Problem
No picture belongs in the copy. Repeat each line below exactly.

:: Records supplied

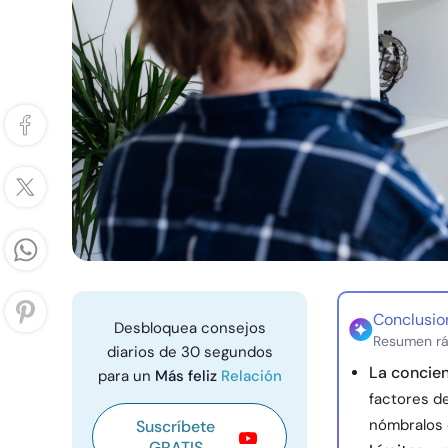
Conclusio
Desbloquea consejos
Resumen rá
diarios de 30 segundos
La concie
para un
Más feliz
Relación
factores d
nómbralos 
Suscríbete
GRATIS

::::

Answer
Conclusio
Desbloquea consejos
Resumen rá
diarios de 30 segundos
La concie
para un
Más feliz
Relación
factores d
nómbralos 
Suscríbete
GRATIS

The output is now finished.